There has been a record number of terrorist attacks in the past decade. Many scholars agree that this might be driven by increases in the ability of terrorist organizations to secure funding and recruit new members. As a response, several financial counter-terrorism measures were launched. These are often efforts to ‘follow the money’ and freeze bank accounts of potential terrorists and their supporters. But financial counter-terrorism has been criticized as not only very costly but also ineffective, as terrorist organizations may be able to swiftly dissipate their funds through affiliates in several locations and to use it where and when they wish.
Nicola Limodio challenges the critics of financial counter-terrorism, offering evidence on the financial frictions faced by terrorist groups and the role of counterterrorism in further tightening these frictions. In his recent paper “Terrorism Financing, Recruitment and Attacks,” Prof. Limodio provides a pioneering quantitative assessment of terrorism, recruitment and financing. He shows that terrorist attacks are sensitive to local funding: terrorist organizations launch attacks where and when they receive funds. This is of clear policy relevance. If terrorism depends on local funding availability, financial counter-terrorism can be effective insofar as it limits the ability of terrorist organizations to access funds.

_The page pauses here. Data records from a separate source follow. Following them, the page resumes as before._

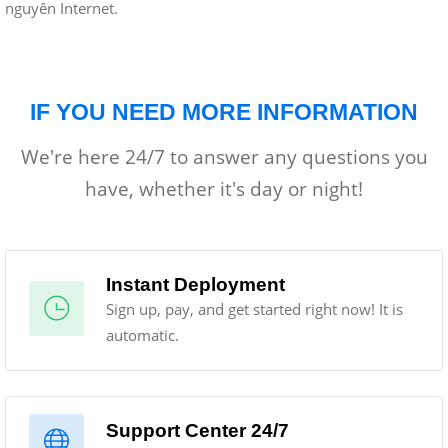
nguyên Internet.
IF YOU NEED MORE INFORMATION
We're here 24/7 to answer any questions you
have, whether it's day or night!
Instant Deployment
Sign up, pay, and get started right now! It is
automatic.
Support Center 24/7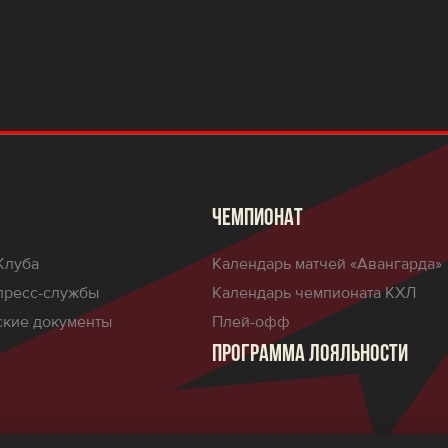
ЧЕМПИОНАТ
Клуба
Календарь матчей «Авангарда»
пресс-службы
Календарь чемпионата КХЛ
кие документы
Плей-офф
ПРОГРАММА ЛОЯЛЬНОСТИ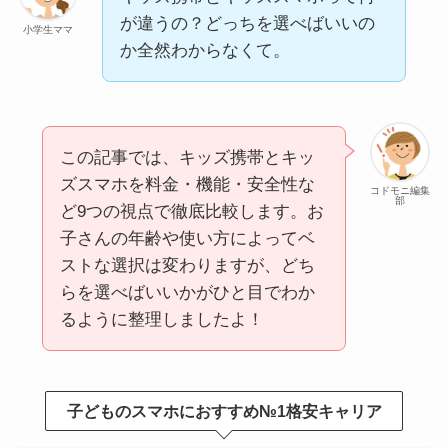
が違うの？どっちを選べばいいの
小学生ママ
か全然わからなくて。
この記事では、キッズ携帯とキッ
ズスマホを料金・機能・安全性な
コドモニ編集
部
ど9つの視点で徹底比較します。お
子さんの年齢や使い方によってベ
ストな選択は変わりますが、どち
らを選べばいいかがひと目でわか
るように整理しましたよ！
子どものスマホにおすすめ№1格安キャリア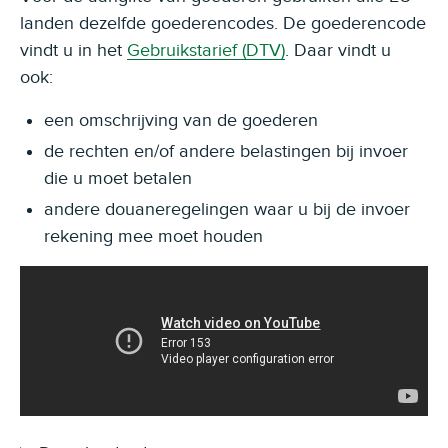
landen dezelfde goederencodes. De goederencode
vindt u in het
Gebruikstarief (DTV)
. Daar vindt u
ook:
een omschrijving van de goederen
de rechten en/of andere belastingen bij invoer
die u moet betalen
andere douaneregelingen waar u bij de invoer
rekening mee moet houden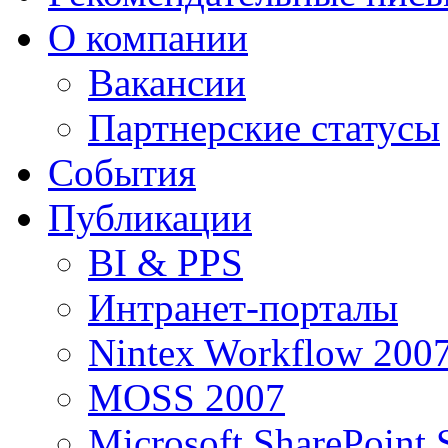
О компании
Вакансии
Партнерские статусы
События
Публикации
BI & PPS
Интранет-порталы
Nintex Workflow 200
MOSS 2007
Microsoft SharePoint 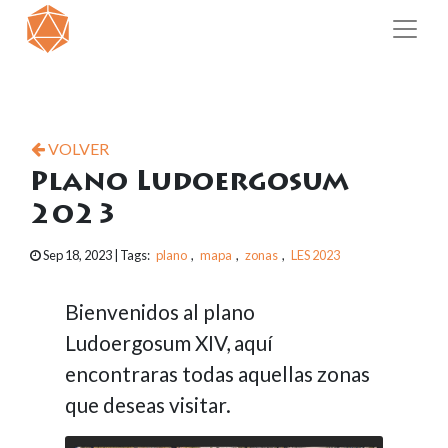
VOLVER
Plano Ludoergosum
2023
Sep 18, 2023
| Tags:
plano
,
mapa
,
zonas
,
LES 2023
Bienvenidos al plano
Ludoergosum XIV, aquí
encontraras todas aquellas zonas
que deseas visitar.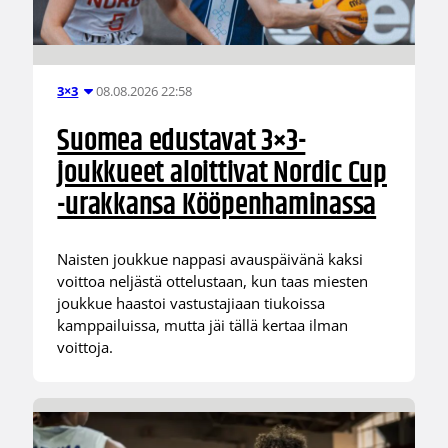
08.08.2026 22:58
3×3
Suomea edustavat 3×3-
joukkueet aloittivat Nordic Cup
-urakkansa Kööpenhaminassa
Naisten joukkue nappasi avauspäivänä kaksi
voittoa neljästä ottelustaan, kun taas miesten
joukkue haastoi vastustajiaan tiukoissa
kamppailuissa, mutta jäi tällä kertaa ilman
voittoja.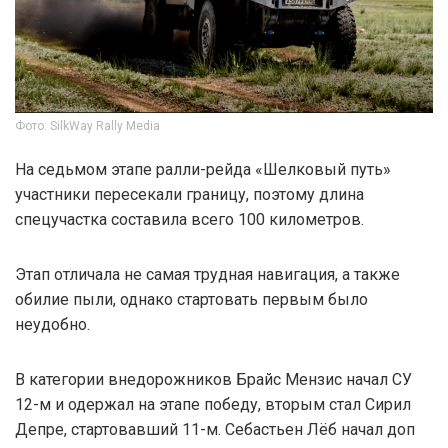
Фото: SilkWay Rally Media
На седьмом этапе ралли-рейда «Шелковый путь»
участники пересекали границу, поэтому длина
спецучастка составила всего 100 километров.
Этап отличала не самая трудная навигация, а также
обилие пыли, однако стартовать первым было
неудобно.
В категории внедорожников Брайс Мензис начал СУ
12-м и одержал на этапе победу, вторым стал Сирил
Депре, стартовавший 11-м. Себастьен Лёб начал доп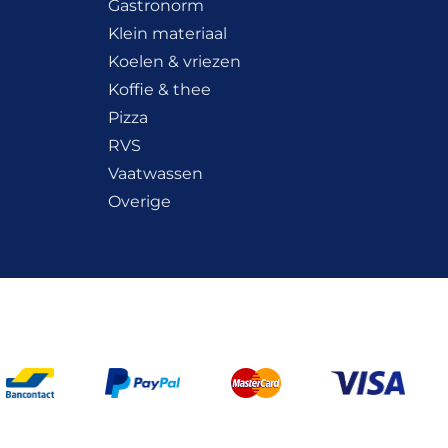
Gastronorm
Klein materiaal
Koelen & vriezen
Koffie & thee
Pizza
RVS
Vaatwassen
Overige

To arrive at this finding, Prof. Limodio studied the variation in funding to terrorist groups across time and place in Pakistan and the effects on the incidence of terrorist attacks. He did this via a rather unexpected channel: the Zakat, a practice whereby Muslims make a charitable donation to the poor during the period of the Ramadan. Unfortunately, lack of oversight and the fact that many extremist groups have a legal charity branch imply that some of these funds end up in the hands of terrorists.
In the same period, the Pakistani government collects, from Sunni Muslims, a Zakat levy (to be used in aid to the vulnerable population after Ramadan) equal to 2.5% of individual bank deposits above a certain threshold. Such a threshold corresponds to the price of 612.32 grams of silver. Therefore, when the price of silver is higher, a smaller part of the deposits is levied, and people have more money to donate in the Zakat. Indeed, Limodio finds that a higher price of silver leads to more donations. Thus, changes in the price of silver affect how much funding goes to terrorist organizations and allows us to observe how funding affects the decisions of terrorist groups to launch attacks.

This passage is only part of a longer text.